The menu on the wall was written in those red and black letters you insert into a kind of coarse corduroy. One memorable entry bragged about the restaurant’s “legiondary sauce”. The choice was between a sandwich and a plate, as I recall. Large black men behind the counter sliced giant hunks of hot beef fresh from a huge brick oven, threw a pile of it on a metal tray, and ladled sauce over the top. If you got a sandwich, they did the same thing, with the pile between slices of white bread that quickly became soaked in juices. It was some of the best food I’ve ever had.
This time, however, we were in a hurry, so we went to the restaurant’s new location out at a vast big box shopping center just north of the immense Kansas Raceway. It was about three in the afternoon and cicadas loud enough to cause hearing damage were buzzing from little trees growing fresh out of the landscaping. There were almost no other customers. Our choice choice on the current menu was between ribs, sausage, pork and beef, so we got a half pound of each, plus some beans and cole slaw. They were all excellent. But the meats were cold, the sauce came from squeeze bottles on the tables, and the atmosphere was pure theme-bar nostalgia with little of the the original restaurant’s soul. Still, it was the best food we’ve had on this trip, and worth the stop.
The day began in Colby, Kansas, which it turns out Dave had visited a few years earlier. I found it notable for the conscientious Starbucks just up the road from our cheap motel. My wife and I like our cappuccinos strong, and consider it a steep challenge to get the average starbucks not to make a cappuccino (or anything other than a straight espresso) that isn’t mostly milk.
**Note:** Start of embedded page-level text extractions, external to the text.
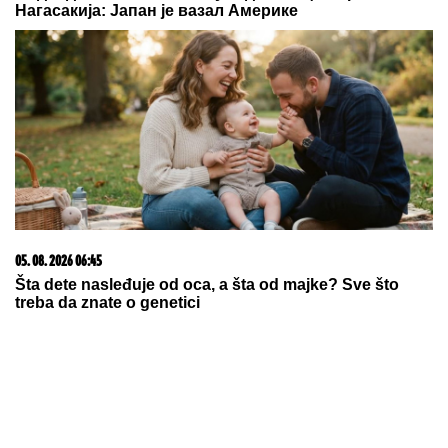
ZBOG DIJAGNOZE JE MESECIMA BILA U KREVETU
Naša pevačica pokazala kako prima INFUZIJU, pa
otkrila u kakvom je trenutno stanju - ovih dana
prodaje i kuću
PREVARENA ZA 50.000 EVRA:
Emina Jahović opljačkana u
Istanbulu, verovala devojci, a ova je
posle svega blokirala na mrežama
Najavljena isplata pomoći od 170
evra za desetak dana: Evo koji
građani će se obradovati
by Aklamator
Generally, ordering a “double short cappucino” or a “double short dry cappuccino” yields an approximation of the ideal. (Background here.) In this case, the barrista said “I think one of these might be a bit heavy. See what you think.” I did, and it was close to perfect, but a tiny bit milk-heavy. She made it again, and nailed it. Gotta love that.
Colby was also familiar on more obscure grounds. I remember passing through there on a family trip in July 1963, long before Interstate 70 bypassed the town (and everything, pretty much). We were on Highway 24 headed west toward Colorado Springs. A tower with KXXX on the transmitter shack caught my attention. Turns out the station is still there (here’s the topo), on 790AM. No website (well, there is one, but predictably it’s for a porn site), but a big signal that covers much of Kansas, Nebraska and Colorado with the “5000-watt voice of agriculture”, or something like that, by day. At night the station is 24 watts and covers downtown Colby.
Anyway, except for stopping to eat meat, we made it all the way across Kansas and nearly all of Missouri. Just under 600 miles. The next day (today as I write this) is for having fun in St. Louis. I’m missing it, since I’m sick with some kind of intestinal business, probably exacerbated by sitting on my ass for days at a time. Anyway, Day 5 is when my wife and kid explore museums and see the sunset from the Arch while I try to get well and catch up on work here at the hotel. That’s what I’m almost doing right now.